> _Required action_
Each line of the listing below must be retyped exactly, with images left out.

> _Input_
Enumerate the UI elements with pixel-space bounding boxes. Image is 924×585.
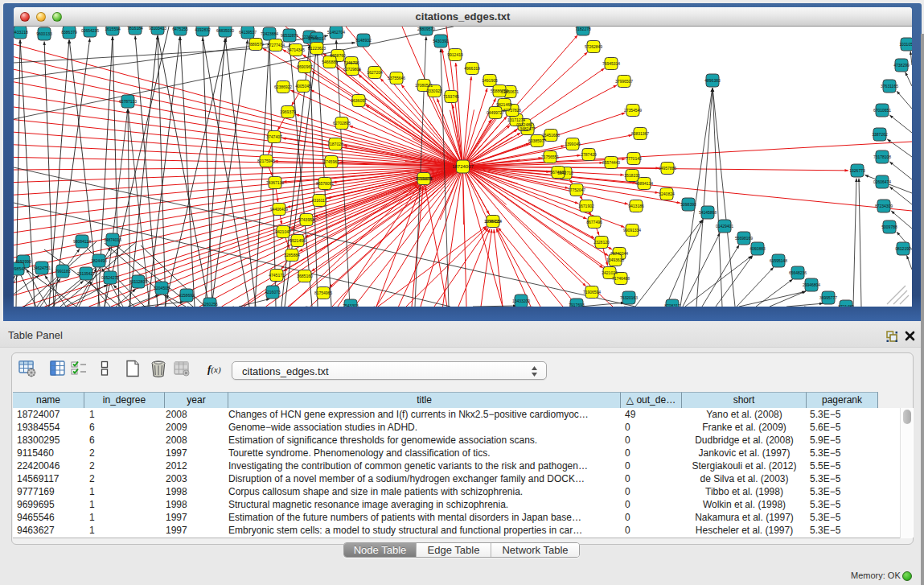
- svg-text:37631165: 37631165: [881, 84, 898, 89]
- svg-text:34714345: 34714345: [287, 47, 305, 52]
- svg-text:1627204: 1627204: [367, 70, 383, 75]
- svg-text:72423884: 72423884: [261, 31, 278, 36]
- svg-text:64835030: 64835030: [216, 28, 234, 33]
- svg-text:6193990: 6193990: [15, 259, 31, 264]
- svg-text:29946804: 29946804: [803, 282, 820, 287]
- svg-text:8677496: 8677496: [586, 220, 602, 225]
- svg-text:4060883: 4060883: [749, 246, 766, 251]
- svg-text:3518233: 3518233: [624, 173, 640, 178]
- svg-text:3747407: 3747407: [266, 134, 282, 139]
- svg-text:7917693: 7917693: [569, 303, 585, 307]
- svg-text:28809570: 28809570: [417, 27, 435, 31]
- svg-text:99091334: 99091334: [623, 228, 641, 233]
- svg-text:5009788: 5009788: [881, 225, 897, 229]
- svg-text:3387262: 3387262: [872, 132, 888, 137]
- svg-text:76945314: 76945314: [602, 61, 620, 66]
- svg-text:4896383: 4896383: [704, 78, 721, 83]
- svg-text:97848018: 97848018: [308, 36, 326, 41]
- svg-text:98084124: 98084124: [73, 239, 91, 244]
- svg-text:87234309: 87234309: [875, 204, 893, 208]
- svg-text:37996507: 37996507: [615, 79, 633, 84]
- svg-text:9413186: 9413186: [628, 204, 644, 208]
- svg-text:5466889: 5466889: [322, 60, 338, 64]
- svg-text:7543303: 7543303: [343, 303, 359, 307]
- svg-text:9912419: 9912419: [447, 52, 463, 57]
- svg-text:01429401: 01429401: [716, 224, 733, 229]
- svg-text:5430391: 5430391: [433, 39, 449, 43]
- svg-text:7889579: 7889579: [248, 42, 264, 47]
- svg-text:2260256: 2260256: [202, 302, 218, 307]
- svg-text:1824493: 1824493: [91, 258, 107, 263]
- svg-text:4738299: 4738299: [893, 63, 910, 68]
- svg-text:2328120: 2328120: [593, 240, 610, 245]
- svg-text:81754965: 81754965: [314, 290, 332, 295]
- svg-text:65787133: 65787133: [119, 99, 137, 104]
- svg-text:17080531: 17080531: [415, 83, 433, 88]
- svg-text:65648236: 65648236: [789, 270, 807, 275]
- svg-text:62702895: 62702895: [333, 121, 351, 126]
- svg-text:1745961: 1745961: [323, 159, 339, 164]
- svg-text:7193745: 7193745: [443, 94, 459, 99]
- svg-text:85574443: 85574443: [602, 160, 620, 165]
- svg-text:4966319: 4966319: [464, 66, 480, 71]
- svg-text:73178108: 73178108: [873, 154, 891, 159]
- svg-text:00524278: 00524278: [101, 275, 119, 280]
- svg-text:5674680: 5674680: [550, 170, 566, 175]
- svg-text:6690967: 6690967: [297, 64, 313, 69]
- svg-text:8708317: 8708317: [664, 303, 680, 307]
- svg-text:1031051: 1031051: [899, 42, 912, 47]
- svg-text:74367136: 74367136: [266, 180, 284, 185]
- svg-text:3158692: 3158692: [179, 293, 195, 298]
- svg-text:94406409: 94406409: [270, 207, 288, 212]
- svg-text:93103413: 93103413: [149, 27, 166, 31]
- svg-text:4316117: 4316117: [311, 198, 326, 203]
- svg-text:04499727: 04499727: [487, 110, 504, 115]
- svg-text:60385977: 60385977: [528, 138, 546, 143]
- svg-text:34874016: 34874016: [104, 237, 121, 242]
- svg-text:5240824: 5240824: [659, 192, 675, 196]
- svg-text:51462704: 51462704: [327, 30, 345, 35]
- svg-text:0812191: 0812191: [895, 246, 911, 251]
- svg-text:1615594: 1615594: [105, 27, 121, 31]
- svg-text:3285884: 3285884: [284, 253, 300, 257]
- svg-text:49894134: 49894134: [635, 181, 653, 186]
- svg-text:53755646: 53755646: [388, 76, 405, 80]
- svg-text:1969379: 1969379: [280, 109, 296, 114]
- svg-text:7187026: 7187026: [327, 142, 343, 146]
- svg-text:7991183: 7991183: [55, 269, 70, 274]
- svg-text:7770143: 7770143: [626, 156, 642, 161]
- svg-text:6475255: 6475255: [172, 27, 188, 31]
- svg-text:27354549: 27354549: [624, 108, 642, 113]
- svg-text:1671902: 1671902: [578, 204, 594, 208]
- svg-text:67737826: 67737826: [503, 108, 521, 113]
- svg-text:81223623: 81223623: [308, 46, 326, 51]
- svg-text:8148932: 8148932: [355, 38, 372, 43]
- svg-text:36995777: 36995777: [819, 295, 837, 300]
- svg-text:80112805: 80112805: [129, 279, 147, 284]
- svg-text:71746488: 71746488: [612, 276, 630, 281]
- svg-text:57262849: 57262849: [585, 44, 602, 49]
- svg-text:6998543: 6998543: [14, 266, 26, 271]
- svg-text:7816184: 7816184: [127, 27, 143, 31]
- svg-text:6658760: 6658760: [330, 53, 346, 58]
- svg-text:87277434: 87277434: [267, 43, 285, 47]
- svg-text:2787429: 2787429: [581, 152, 597, 157]
- svg-text:80831367: 80831367: [631, 131, 649, 136]
- svg-text:34624751: 34624751: [33, 266, 51, 270]
- svg-text:9821465: 9821465: [496, 102, 512, 107]
- svg-text:79740344: 79740344: [610, 251, 628, 256]
- svg-text:0932480: 0932480: [516, 122, 532, 127]
- svg-text:6204505: 6204505: [154, 286, 170, 290]
- svg-text:4745171: 4745171: [269, 273, 285, 278]
- svg-text:77752047: 77752047: [568, 187, 585, 192]
- svg-text:8386379: 8386379: [61, 30, 77, 35]
- svg-text:13493618: 13493618: [606, 257, 624, 262]
- svg-text:02606474: 02606474: [873, 179, 891, 184]
- svg-text:9600133: 9600133: [36, 31, 52, 36]
- svg-text:7346706: 7346706: [343, 60, 359, 65]
- svg-text:4005045: 4005045: [295, 84, 311, 89]
- svg-text:0330923: 0330923: [426, 89, 442, 93]
- svg-text:19384554: 19384554: [484, 219, 502, 224]
- svg-text:55886753: 55886753: [491, 89, 508, 93]
- svg-text:15300275: 15300275: [415, 176, 433, 181]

> _Your response_
Enumerate the UI elements with pixel-space bounding boxes. Image is 924×585.
- svg-text:37631165: 37631165: [881, 84, 898, 89]
- svg-text:34714345: 34714345: [287, 47, 305, 52]
- svg-text:1627204: 1627204: [367, 70, 383, 75]
- svg-text:72423884: 72423884: [261, 31, 278, 36]
- svg-text:64835030: 64835030: [216, 28, 234, 33]
- svg-text:6193990: 6193990: [15, 259, 31, 264]
- svg-text:29946804: 29946804: [803, 282, 820, 287]
- svg-text:8677496: 8677496: [586, 220, 602, 225]
- svg-text:4060883: 4060883: [749, 246, 766, 251]
- svg-text:3518233: 3518233: [624, 173, 640, 178]
- svg-text:3747407: 3747407: [266, 134, 282, 139]
- svg-text:7917693: 7917693: [569, 303, 585, 307]
- svg-text:28809570: 28809570: [417, 27, 435, 31]
- svg-text:99091334: 99091334: [623, 228, 641, 233]
- svg-text:5009788: 5009788: [881, 225, 897, 229]
- svg-text:3387262: 3387262: [872, 132, 888, 137]
- svg-text:76945314: 76945314: [602, 61, 620, 66]
- svg-text:4896383: 4896383: [704, 78, 721, 83]
- svg-text:97848018: 97848018: [308, 36, 326, 41]
- svg-text:98084124: 98084124: [73, 239, 91, 244]
- svg-text:87234309: 87234309: [875, 204, 893, 208]
- svg-text:37996507: 37996507: [615, 79, 633, 84]
- svg-text:9413186: 9413186: [628, 204, 644, 208]
- svg-text:5466889: 5466889: [322, 60, 338, 64]
- svg-text:7543303: 7543303: [343, 303, 359, 307]
- svg-text:9912419: 9912419: [447, 52, 463, 57]
- svg-text:01429401: 01429401: [716, 224, 733, 229]
- svg-text:5430391: 5430391: [433, 39, 449, 43]
- svg-text:7889579: 7889579: [248, 42, 264, 47]
- svg-text:2260256: 2260256: [202, 302, 218, 307]
- svg-text:1824493: 1824493: [91, 258, 107, 263]
- svg-text:4738299: 4738299: [893, 63, 910, 68]
- svg-text:2328120: 2328120: [593, 240, 610, 245]
- svg-text:81754965: 81754965: [314, 290, 332, 295]
- svg-text:65787133: 65787133: [119, 99, 137, 104]
- svg-text:17080531: 17080531: [415, 83, 433, 88]
- svg-text:65648236: 65648236: [789, 270, 807, 275]
- svg-text:62702895: 62702895: [333, 121, 351, 126]
- svg-text:1745961: 1745961: [323, 159, 339, 164]
- svg-text:7193745: 7193745: [443, 94, 459, 99]
- svg-text:85574443: 85574443: [602, 160, 620, 165]
- svg-text:4966319: 4966319: [464, 66, 480, 71]
- svg-text:73178108: 73178108: [873, 154, 891, 159]
- svg-text:00524278: 00524278: [101, 275, 119, 280]
- svg-text:5674680: 5674680: [550, 170, 566, 175]
- svg-text:6690967: 6690967: [297, 64, 313, 69]
- svg-text:8708317: 8708317: [664, 303, 680, 307]
- svg-text:1031051: 1031051: [899, 42, 912, 47]
- svg-text:74367136: 74367136: [266, 180, 284, 185]
- svg-text:3158692: 3158692: [179, 293, 195, 298]
- svg-text:94406409: 94406409: [270, 207, 288, 212]
- svg-text:93103413: 93103413: [149, 27, 166, 31]
- svg-text:4316117: 4316117: [311, 198, 326, 203]
- svg-text:04499727: 04499727: [487, 110, 504, 115]
- svg-text:60385977: 60385977: [528, 138, 546, 143]
- svg-text:34874016: 34874016: [104, 237, 121, 242]
- svg-text:5240824: 5240824: [659, 192, 675, 196]
- svg-text:51462704: 51462704: [327, 30, 345, 35]
- svg-text:0812191: 0812191: [895, 246, 911, 251]
- svg-text:1615594: 1615594: [105, 27, 121, 31]
- svg-text:3285884: 3285884: [284, 253, 300, 257]
- svg-text:49894134: 49894134: [635, 181, 653, 186]
- svg-text:53755646: 53755646: [388, 76, 405, 80]
- svg-text:1969379: 1969379: [280, 109, 296, 114]
- svg-text:7187026: 7187026: [327, 142, 343, 146]
- svg-text:7991183: 7991183: [55, 269, 70, 274]
- svg-text:7770143: 7770143: [626, 156, 642, 161]
- svg-text:6475255: 6475255: [172, 27, 188, 31]
- svg-text:27354549: 27354549: [624, 108, 642, 113]
- svg-text:1671902: 1671902: [578, 204, 594, 208]
- svg-text:67737826: 67737826: [503, 108, 521, 113]
- svg-text:81223623: 81223623: [308, 46, 326, 51]
- svg-text:8148932: 8148932: [355, 38, 372, 43]
- svg-text:36995777: 36995777: [819, 295, 837, 300]
- svg-text:80112805: 80112805: [129, 279, 147, 284]
- svg-text:71746488: 71746488: [612, 276, 630, 281]
- svg-text:57262849: 57262849: [585, 44, 602, 49]
- svg-text:6998543: 6998543: [14, 266, 26, 271]
- svg-text:7816184: 7816184: [127, 27, 143, 31]
- svg-text:6658760: 6658760: [330, 53, 346, 58]
- svg-text:87277434: 87277434: [267, 43, 285, 47]
- svg-text:2787429: 2787429: [581, 152, 597, 157]
- svg-text:80831367: 80831367: [631, 131, 649, 136]
- svg-text:34624751: 34624751: [33, 266, 51, 270]
- svg-text:9821465: 9821465: [496, 102, 512, 107]
- svg-text:79740344: 79740344: [610, 251, 628, 256]
- svg-text:0932480: 0932480: [516, 122, 532, 127]
- svg-text:6204505: 6204505: [154, 286, 170, 290]
- svg-text:4745171: 4745171: [269, 273, 285, 278]
- svg-text:77752047: 77752047: [568, 187, 585, 192]
- svg-text:8386379: 8386379: [61, 30, 77, 35]
- svg-text:13493618: 13493618: [606, 257, 624, 262]
- svg-text:02606474: 02606474: [873, 179, 891, 184]
- svg-text:9600133: 9600133: [36, 31, 52, 36]
- svg-text:7346706: 7346706: [343, 60, 359, 65]
- svg-text:4005045: 4005045: [295, 84, 311, 89]
- svg-text:0330923: 0330923: [426, 89, 442, 93]
- svg-text:19384554: 19384554: [484, 219, 502, 224]
- svg-text:55886753: 55886753: [491, 89, 508, 93]
- svg-text:15300275: 15300275: [415, 176, 433, 181]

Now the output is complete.